*Task directions*
Reproduce, exactly and in full, the lines from the one with "gönderseydin de, ayetlerine" through the one with "confiables del mercado." in the data below; drop pictures.

Recorded data
#####

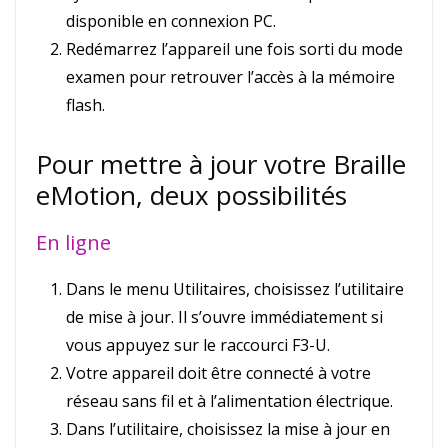
disponible en connexion PC.
Redémarrez l’appareil une fois sorti du mode
examen pour retrouver l’accès à la mémoire
flash.
Pour mettre à jour votre Braille
eMotion, deux possibilités
En ligne
Dans le menu Utilitaires, choisissez l’utilitaire
de mise à jour. Il s’ouvre immédiatement si
vous appuyez sur le raccourci F3-U.
Votre appareil doit être connecté à votre
réseau sans fil et à l’alimentation électrique.
Dans l’utilitaire, choisissez la mise à jour en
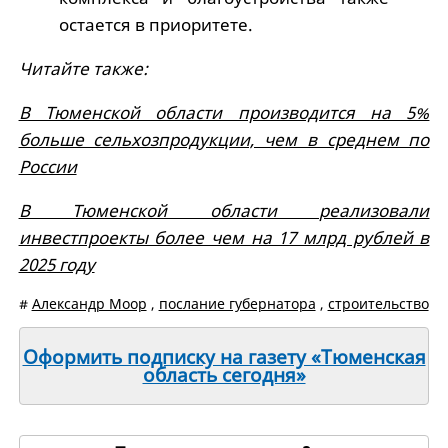
остается в приоритете.
Читайте также:
В Тюменской области производится на 5%
больше сельхозпродукции, чем в среднем по
России
В Тюменской области реализовали
инвестпроекты более чем на 17 млрд рублей в
2025 году
#
Александр Моор
,
послание губернатора
,
строительство
Оформить подписку на газету «Тюменская
область сегодня»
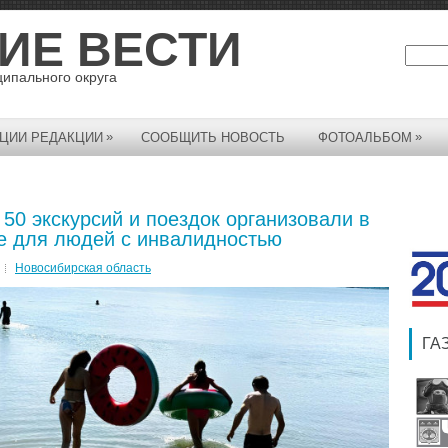
ИЕ ВЕСТИ
ципального округа
»
»
ЦИИ РЕДАКЦИИ
СООБЩИТЬ НОВОСТЬ
ФОТОАЛЬБОМ
50 экскурсий и поездок организовали в
е для людей с инвалидностью
Новосибирская область
ГА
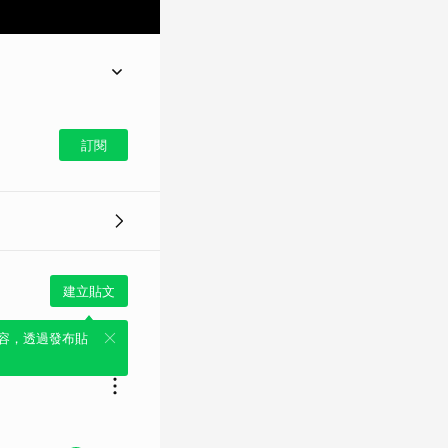
30714
▼
訂閱
建立貼文
容，透過發布貼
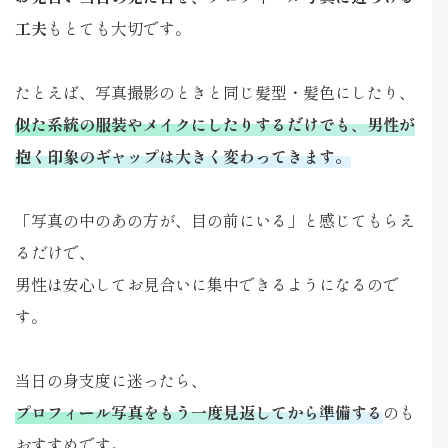
工夫
もとても大切です。
たとえば、写真撮影のときと同じ髪型・髪色にしたり、
似た系統の服装やメイクにしたりするだけでも、男性が
抱く印象のギャップは大きく変わってきます。
「写真の中のあの方が、目の前にいる」と感じてもらえ
るだけで、
男性は安心してお見合いに集中できるようになるので
す。
当日の身支度に迷ったら、
プロフィール写真をもう一度見返してから準備する
のも
おすすめです。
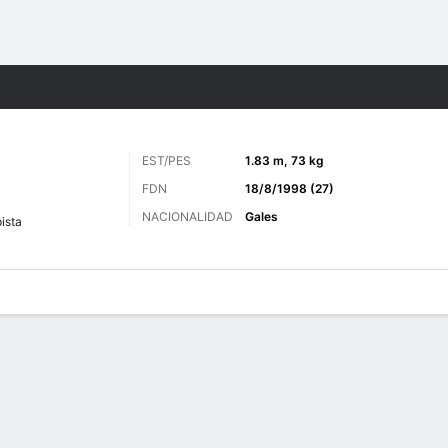
o
Más Deportes
EST/PES
1.83 m, 73 kg
FDN
18/8/1998 (27)
NACIONALIDAD
Gales
ista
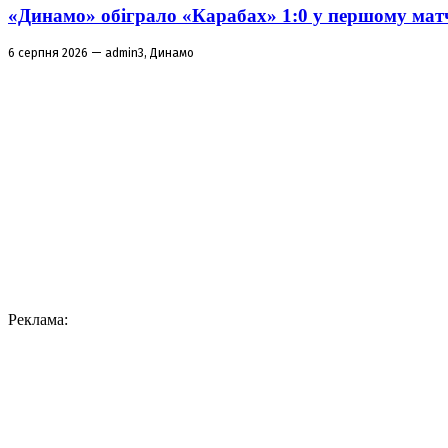
«Динамо» обіграло «Карабах» 1:0 у першому матч
6 серпня 2026 — admin3, Динамо
Реклама:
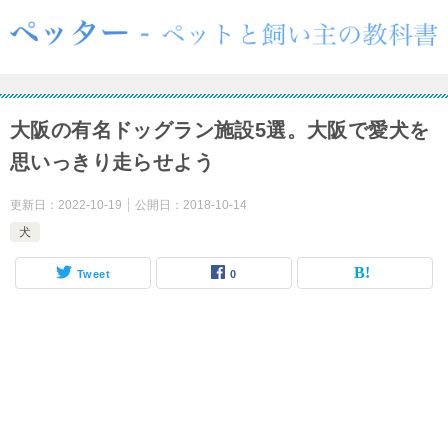
大阪の有名ドッグラン施設5選。大阪で愛犬を
思いっきり走らせよう
更新日：
2022-10-19
公開日：
2018-10-14
犬
Tweet
0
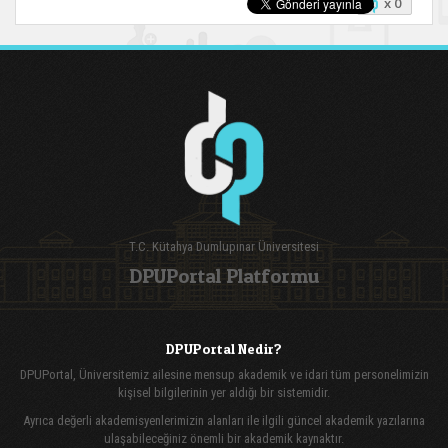
x 0
T.C. Kütahya Dumlupınar Üniversitesi
DPUPortal Platformu
DPUPortal Nedir?
DPUPortal, Üniversitemiz ailesine mensup akademik ve idari tüm personelimizin
kişisel bilgilerinin yer aldığı bir sistemidir.
Ayrıca değerli akademisyenlerimizin alanları ile ilgili güncel akademik yazılarına
ulaşabileceğiniz önemli bir akademik kaynaktır.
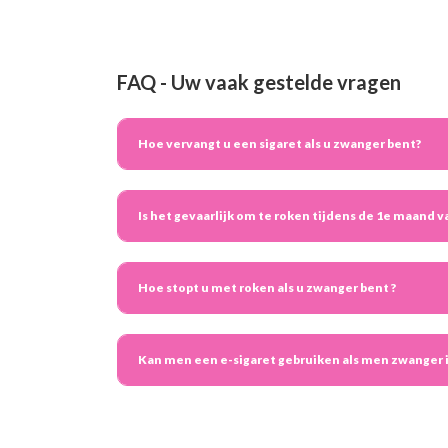
FAQ - Uw vaak gestelde vragen
Hoe vervangt u een sigaret als u zwanger bent?
Is het gevaarlijk om te roken tijdens de 1e maand 
Hoe stopt u met roken als u zwanger bent ?
Kan men een e-sigaret gebruiken als men zwanger i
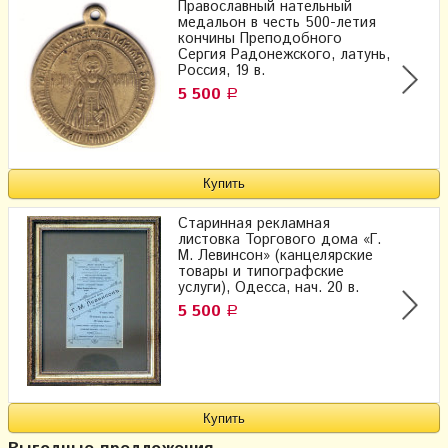
Православный нательный
медальон в честь 500-летия
кончины Преподобного
Сергия Радонежского, латунь,
Россия, 19 в.
5 500
Р
Старинная рекламная
листовка Торгового дома «Г.
М. Левинсон» (канцелярские
товары и типографские
услуги), Одесса, нач. 20 в.
5 500
Р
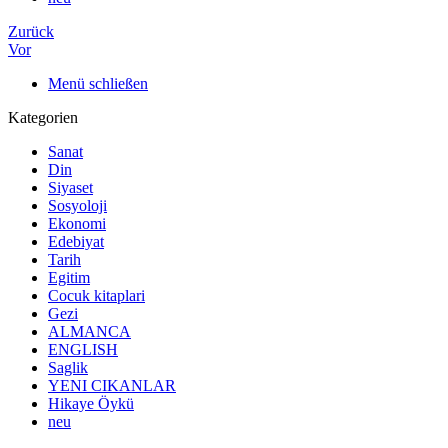
Zurück
Vor
Menü schließen
Kategorien
Sanat
Din
Siyaset
Sosyoloji
Ekonomi
Edebiyat
Tarih
Egitim
Cocuk kitaplari
Gezi
ALMANCA
ENGLISH
Saglik
YENI CIKANLAR
Hikaye Öykü
neu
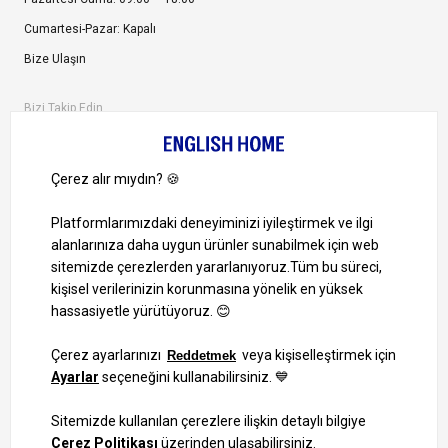
Cumartesi-Pazar: Kapalı
Bize Ulaşın
Bizi Takip Edin
Ayrıcalıklardan yararlanmak için uygulamamızı indirin.
1000 TL ve Üzeri Alışverişlerinizde Kargo Bedava!
Bilgi Toplum Hizmetleri
KVKK Veri İşleme Politikamız
Site Haritası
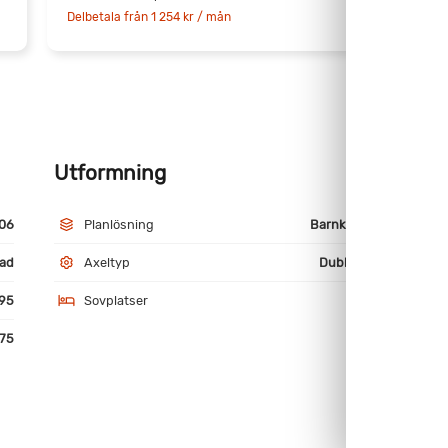
D
Delbetala från 1 254 kr / mån
Utformning
M
06
Planlösning
Barnkammare
ad
Axeltyp
Dubbelaxlad
95
Sovplatser
6
75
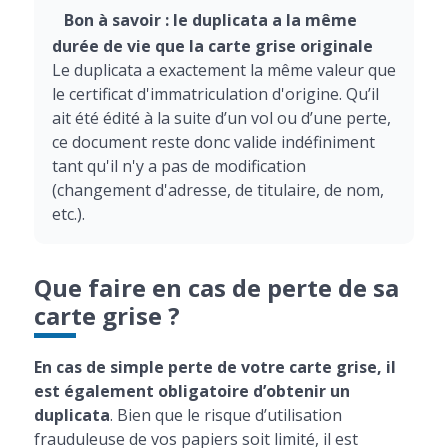
Bon à savoir : le duplicata a la même
durée de vie que la carte grise originale
Le duplicata a exactement la même valeur que
le certificat d'immatriculation d'origine. Qu’il
ait été édité à la suite d’un vol ou d’une perte,
ce document reste donc valide indéfiniment
tant qu'il n'y a pas de modification
(changement d'adresse, de titulaire, de nom,
etc.).
Que faire en cas de perte de sa
carte grise ?
En cas de simple perte de votre carte grise, il
est également obligatoire d’obtenir un
duplicata
. Bien que le risque d’utilisation
frauduleuse de vos papiers soit limité, il est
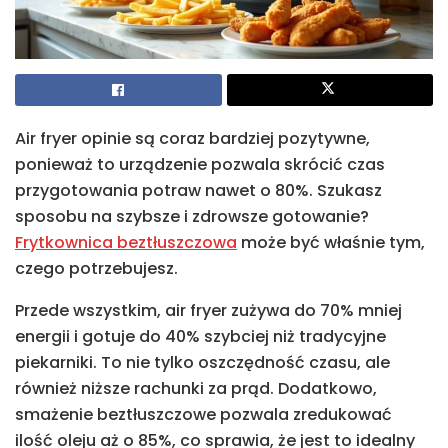
Air fryer opinie są coraz bardziej pozytywne,
ponieważ to urządzenie pozwala skrócić czas
przygotowania potraw nawet o 80%. Szukasz
sposobu na szybsze i zdrowsze gotowanie?
Frytkownica beztłuszczowa
może być właśnie tym,
czego potrzebujesz.
Przede wszystkim, air fryer zużywa do 70% mniej
energii i gotuje do 40% szybciej niż tradycyjne
piekarniki. To nie tylko oszczędność czasu, ale
również niższe rachunki za prąd. Dodatkowo,
smażenie beztłuszczowe pozwala zredukować
ilość oleju aż o 85%, co sprawia, że jest to idealny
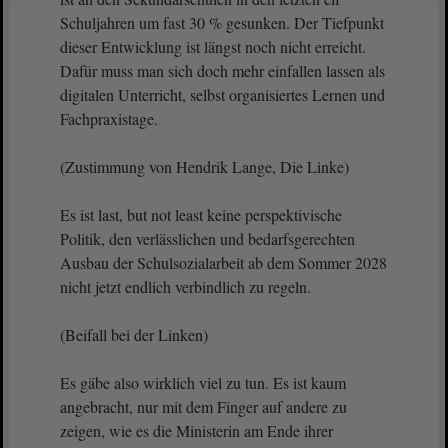
Schuljahren um fast 30 % gesunken. Der Tiefpunkt
dieser Entwicklung ist längst noch nicht erreicht.
Dafür muss man sich doch mehr einfallen lassen als
digitalen Unterricht, selbst organisiertes Lernen und
Fachpraxistage.
(Zustimmung von Hendrik Lange, Die Linke)
Es ist last, but not least keine perspektivische
Politik, den verlässlichen und bedarfsgerechten
Ausbau der Schulsozialarbeit ab dem Sommer 2028
nicht jetzt endlich verbindlich zu regeln.
(Beifall bei der Linken)
Es gäbe also wirklich viel zu tun. Es ist kaum
angebracht, nur mit dem Finger auf andere zu
zeigen, wie es die Ministerin am Ende ihrer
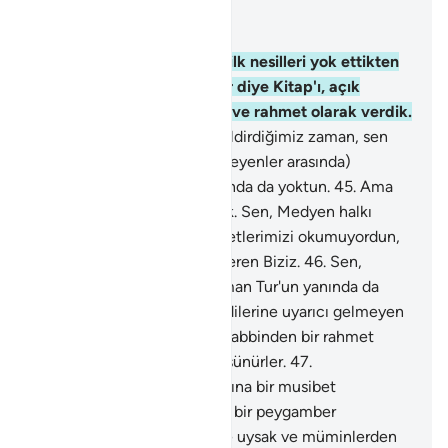
Bağlam içinde okuyun
Bölüm 28, Sayfa 390, Juz 20
43
.
And olsun ki, Musa'ya, ilk nesilleri yok ettikten
sonra, insanlar düşünsünler diye Kitap'ı, açık
belgeler, doğruluk rehberi ve rahmet olarak verdik.
44
.
Musa'ya hükmümüzü bildirdiğimiz zaman, sen
batı yönünde, (Musa'yı bekleyenler arasında)
değildin, onu görenler arasında da yoktun.
45
.
Ama
biz nice nesiller var etmiştik. Sen, Medyen halkı
arasında bulunup, onlara ayetlerimizi okumuyordun,
fakat o haberleri sana gönderen Biziz.
46
.
Sen,
Musa'ya hitap ettiğimiz zaman Tur'un yanında da
değildin. Senden önce kendilerine uyarıcı gelmeyen
bir toplumu uyarman için, Rabbinden bir rahmet
olarak gönderildin; belki düşünürler.
47
.
Yaptıklarından dolayı, başlarına bir musibet
geldiğinde: "Rabbimiz! Bize bir peygamber
gönderseydin de, ayetlerine uysak ve müminlerden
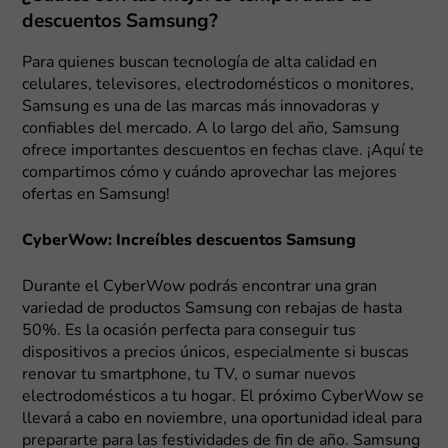
descuentos Samsung?
Para quienes buscan tecnología de alta calidad en
celulares, televisores, electrodomésticos o monitores,
Samsung es una de las marcas más innovadoras y
confiables del mercado. A lo largo del año, Samsung
ofrece importantes descuentos en fechas clave. ¡Aquí te
compartimos cómo y cuándo aprovechar las mejores
ofertas en Samsung!
CyberWow: Increíbles descuentos Samsung
Durante el CyberWow podrás encontrar una gran
variedad de productos Samsung con rebajas de hasta
50%. Es la ocasión perfecta para conseguir tus
dispositivos a precios únicos, especialmente si buscas
renovar tu smartphone, tu TV, o sumar nuevos
electrodomésticos a tu hogar. El próximo CyberWow se
llevará a cabo en noviembre, una oportunidad ideal para
prepararte para las festividades de fin de año. Samsung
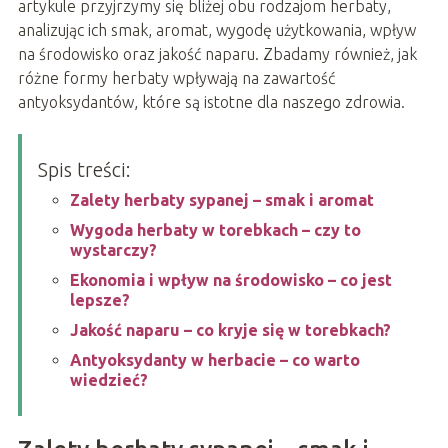
artykule przyjrzymy się bliżej obu rodzajom herbaty,
analizując ich smak, aromat, wygodę użytkowania, wpływ
na środowisko oraz jakość naparu. Zbadamy również, jak
różne formy herbaty wpływają na zawartość
antyoksydantów, które są istotne dla naszego zdrowia.
Spis treści:
Zalety herbaty sypanej – smak i aromat
Wygoda herbaty w torebkach – czy to
wystarczy?
Ekonomia i wpływ na środowisko – co jest
lepsze?
Jakość naparu – co kryje się w torebkach?
Antyoksydanty w herbacie – co warto
wiedzieć?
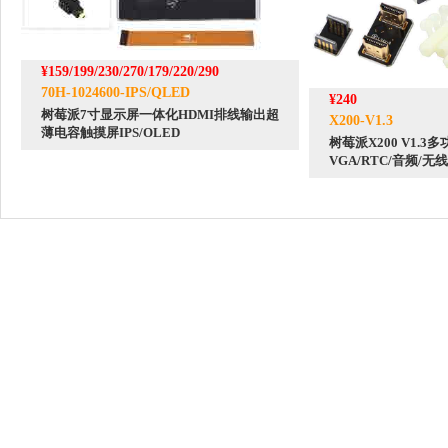
¥159/199/230/270/179/220/290
70H-1024600-IPS/QLED
¥240
树莓派7寸显示屏一体化HDMI排线输出超
X200-V1.3
薄电容触摸屏IPS/OLED
树莓派X200 V1.3
VGA/RTC/音频/无线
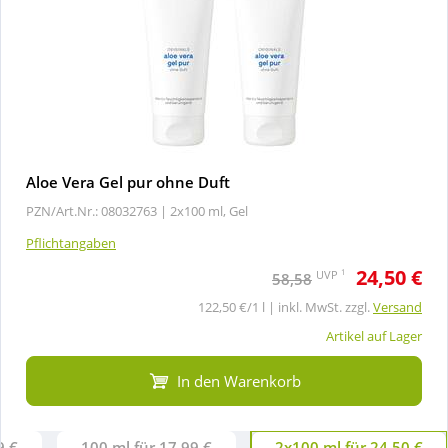
Aloe Vera Gel pur ohne Duft
PZN/Art.Nr.: 08032763 |
2x100 ml, Gel
Pflichtangaben
24,50 €
1
UVP
58,58
122,50 €/1 l | inkl. MwSt. zzgl.
Versand
Artikel auf Lager
In den Warenkorb
9 €
100 ml für 17,99 €
2x100 ml für 24,50 €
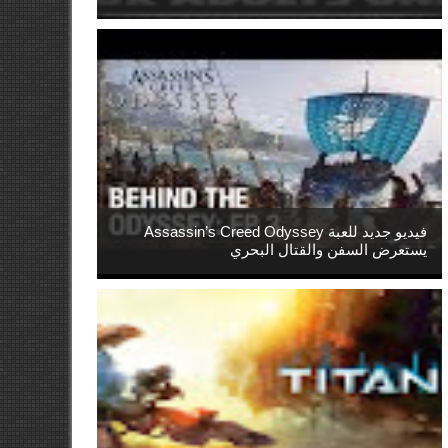
فيديو جديد للعبة Assassin’s Creed Odyssey
يستعرض السفن والقتال البحري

#####

*Your response*
gönderseydin de, ayetlerine uysak ve müminlerden
descuentos Samsung?
Para quienes buscan tecnología de alta calidad en
celulares, televisores, electrodomésticos o monitores,
Samsung es una de las marcas más innovadoras y
confiables del mercado. A lo largo del año, Samsung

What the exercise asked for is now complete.